- **What the task asks**: Filter these entries so that only lines with the word "Hall" remain.

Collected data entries

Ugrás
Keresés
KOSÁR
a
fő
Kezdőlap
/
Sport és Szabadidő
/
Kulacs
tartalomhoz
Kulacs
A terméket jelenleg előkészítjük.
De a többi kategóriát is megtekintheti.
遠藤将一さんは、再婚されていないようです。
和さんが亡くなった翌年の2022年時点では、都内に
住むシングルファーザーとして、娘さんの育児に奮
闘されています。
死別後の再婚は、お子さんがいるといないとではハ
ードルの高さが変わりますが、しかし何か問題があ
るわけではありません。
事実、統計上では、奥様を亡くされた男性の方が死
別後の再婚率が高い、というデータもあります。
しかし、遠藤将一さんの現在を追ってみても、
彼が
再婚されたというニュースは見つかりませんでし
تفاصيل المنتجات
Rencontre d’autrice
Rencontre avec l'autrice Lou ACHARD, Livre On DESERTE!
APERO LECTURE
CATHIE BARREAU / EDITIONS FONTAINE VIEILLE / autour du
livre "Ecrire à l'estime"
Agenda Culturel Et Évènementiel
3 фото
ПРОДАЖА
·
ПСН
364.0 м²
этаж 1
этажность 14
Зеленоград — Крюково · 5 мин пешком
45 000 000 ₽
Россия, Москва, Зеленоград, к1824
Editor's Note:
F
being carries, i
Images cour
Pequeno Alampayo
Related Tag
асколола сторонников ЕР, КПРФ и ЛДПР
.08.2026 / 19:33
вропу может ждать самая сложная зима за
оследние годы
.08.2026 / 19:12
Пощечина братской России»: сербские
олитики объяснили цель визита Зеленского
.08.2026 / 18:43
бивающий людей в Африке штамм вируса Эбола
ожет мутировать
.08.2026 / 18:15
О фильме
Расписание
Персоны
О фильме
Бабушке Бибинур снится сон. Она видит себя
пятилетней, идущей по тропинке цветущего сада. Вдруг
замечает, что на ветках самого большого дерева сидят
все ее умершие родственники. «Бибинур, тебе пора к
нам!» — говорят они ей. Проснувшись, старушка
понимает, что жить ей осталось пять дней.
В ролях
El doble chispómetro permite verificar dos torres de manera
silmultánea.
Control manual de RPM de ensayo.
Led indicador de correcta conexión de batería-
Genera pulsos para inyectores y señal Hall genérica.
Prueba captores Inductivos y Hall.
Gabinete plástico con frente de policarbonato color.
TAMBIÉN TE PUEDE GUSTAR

- **Result below**:
Genera pulsos para inyectores y señal Hall genérica.
Prueba captores Inductivos y Hall.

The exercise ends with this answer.